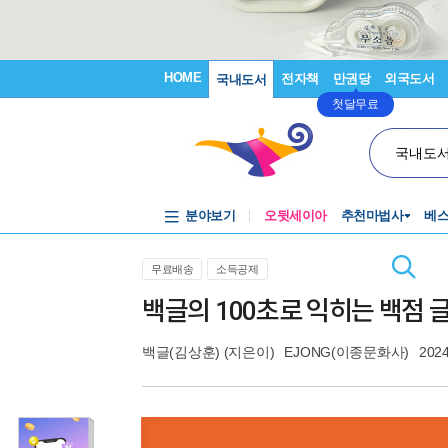
HOME
전자책
만권당
외국도서
국내도서
첫달무료
국내도
분야보기
오뒷세이아
추천마법사
베
무료배송
소득공제
백글의 100초로 익히는 백점 
백글(김상훈)
(지은이)
EJONG(이종문화사)
2024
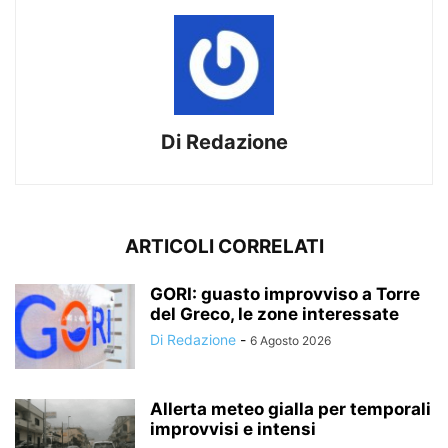
Di Redazione
ARTICOLI CORRELATI
GORI: guasto improvviso a Torre
del Greco, le zone interessate
Di Redazione
-
6 Agosto 2026
Allerta meteo gialla per temporali
improvvisi e intensi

___

* _What is required_
The records above need to be copied exactly, though not their pictures.

* _Answer box_
HOME
전자책
만권당
외국도서
국내도서
첫달무료
국내도
분야보기
오뒷세이아
추천마법사
베
무료배송
소득공제
백글의 100초로 익히는 백점 
백글(김상훈)
(지은이)
EJONG(이종문화사)
2024
Di Redazione
ARTICOLI CORRELATI
GORI: guasto improvviso a Torre
del Greco, le zone interessate
Di Redazione
-
6 Agosto 2026
Allerta meteo gialla per temporali
improvvisi e intensi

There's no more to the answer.